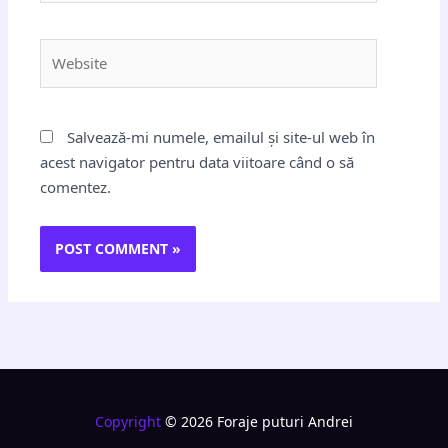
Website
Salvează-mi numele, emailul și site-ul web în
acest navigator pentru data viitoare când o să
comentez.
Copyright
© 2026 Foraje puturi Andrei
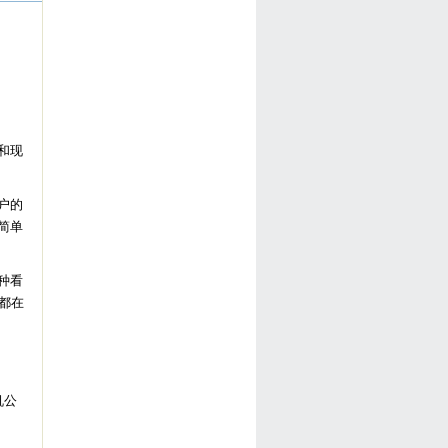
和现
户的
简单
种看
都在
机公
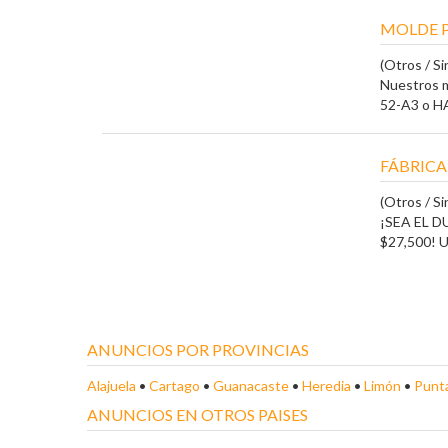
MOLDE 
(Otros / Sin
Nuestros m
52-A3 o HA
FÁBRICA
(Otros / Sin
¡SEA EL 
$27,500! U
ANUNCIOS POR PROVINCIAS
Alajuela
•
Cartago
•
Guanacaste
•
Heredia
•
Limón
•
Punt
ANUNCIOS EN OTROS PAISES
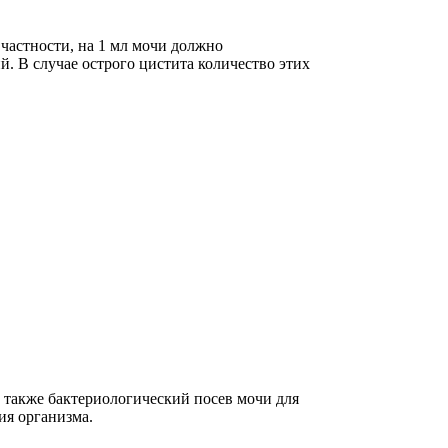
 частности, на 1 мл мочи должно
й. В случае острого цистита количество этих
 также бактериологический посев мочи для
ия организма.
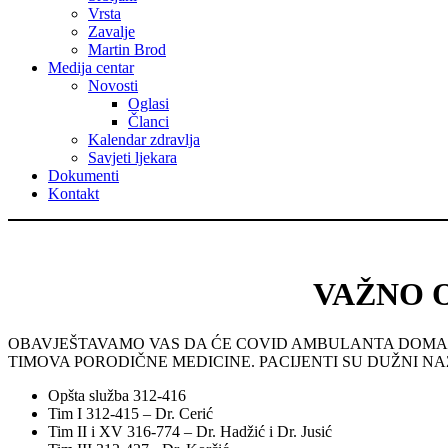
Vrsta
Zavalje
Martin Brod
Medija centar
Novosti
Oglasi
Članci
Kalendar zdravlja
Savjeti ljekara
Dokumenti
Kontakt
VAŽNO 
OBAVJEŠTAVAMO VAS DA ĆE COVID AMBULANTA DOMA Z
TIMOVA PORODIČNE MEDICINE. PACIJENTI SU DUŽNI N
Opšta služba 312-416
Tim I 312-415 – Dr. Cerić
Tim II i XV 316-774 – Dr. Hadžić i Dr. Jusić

■ ■ ■ ■ ■

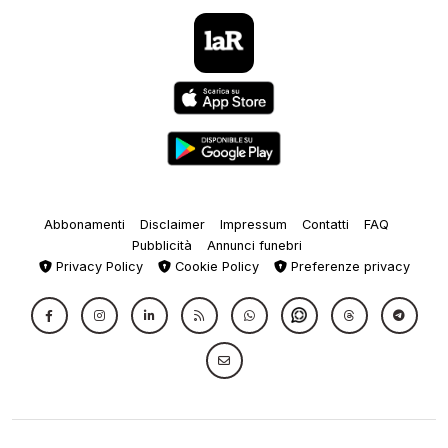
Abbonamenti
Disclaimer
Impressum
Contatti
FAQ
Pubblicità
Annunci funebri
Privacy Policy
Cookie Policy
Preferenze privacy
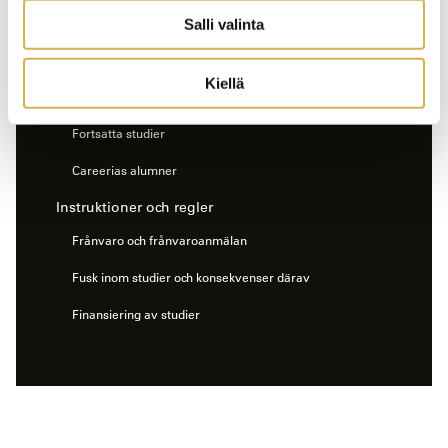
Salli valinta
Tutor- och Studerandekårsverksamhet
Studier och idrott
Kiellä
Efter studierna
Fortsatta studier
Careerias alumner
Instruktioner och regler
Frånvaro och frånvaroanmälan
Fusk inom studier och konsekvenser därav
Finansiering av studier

■ ■ ■ ■ ■

# Activity
Search the entries for the word "мочи" and show every line that has it.

# Solved exercise
 частности, на 1 мл мочи должно
 также бактериологический посев мочи для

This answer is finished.